Example: Imagine a law discussing vehicles and listing motorcycles, trucks, and
cars, then saying "other motor-powered vehicles." Ejusdem generis would mean
those "other motor-powered vehicles" should be similar to motorcycles, trucks, and
cars – like other land vehicles – not something completely different, like airplanes.

Case Law: In Circuit City Stores Inc. vs. Adams, the Supreme Court explained
ejusdem generis. It clarified that when specific words are followed by more general
ones in a law, the general words should only include things similar to the specific
ones listed before.

Conditions Apply: For ejusdem generis to be used, four things must happen:
1. The law lists specific things that form a group.
2. The group isn't complete; there's room for more.
3. After the specific list, the law mentions general terms.
4. It's not obvious that lawmakers meant the general terms to be broader than the
specific ones.

Exceptions: But there are times when ejusdem generis doesn't apply:
1. If the specific list is already broad, the rule doesn't work.
2. If the specific list covers everything in its category, there's nothing left for
ejusdem generis to apply to.
3. And if lawmakers clearly meant for the general term to be broader, the rule
doesn't kick in.
Q.6: Powers and duties of the S.C?
Answer:
1. Judicial Review:
- The Supreme Court has the power to review laws and actions of the
government to ensure they are in line with the Constitution.

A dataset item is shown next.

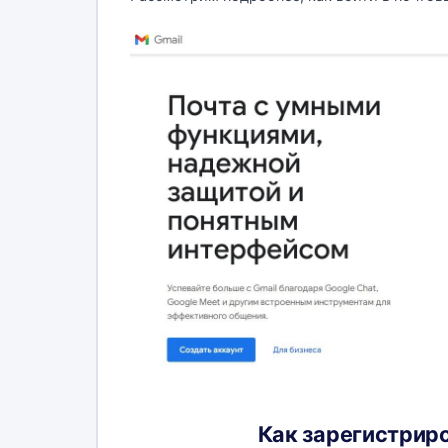
Как зарегистрир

This means they can
strike down laws or actions that violate constitutional rights.
2. Final Appellate Jurisdiction:
- The Supreme Court is the highest court in the country, so its decisions are final.
It hears appeals from lower courts on important legal questions and has the
authority to make final judgments.
3. Interpreting the Constitution:
- It's the Supreme Court's job to interpret the Constitution. This means they
decide what the Constitution means in different situations and how it applies to
modern issues.
4. Settling Disputes Between States:
- The Supreme Court has the power to settle disputes between states. If two states
have a disagreement over something like borders or water rights, the Supreme
Court can step in and make a decision.
5. Judicial Review of Executive Actions:
- The Supreme Court can review actions taken by the executive branch (the
President and government agencies) to ensure they are lawful and constitutional.
6. Original Jurisdiction: - In certain cases, the Supreme Court has original
jurisdiction, meaning cases can be filed directly with the Supreme Court without
going through lower courts first. These cases often involve disputes between states
or cases affecting ambassadors or public ministers.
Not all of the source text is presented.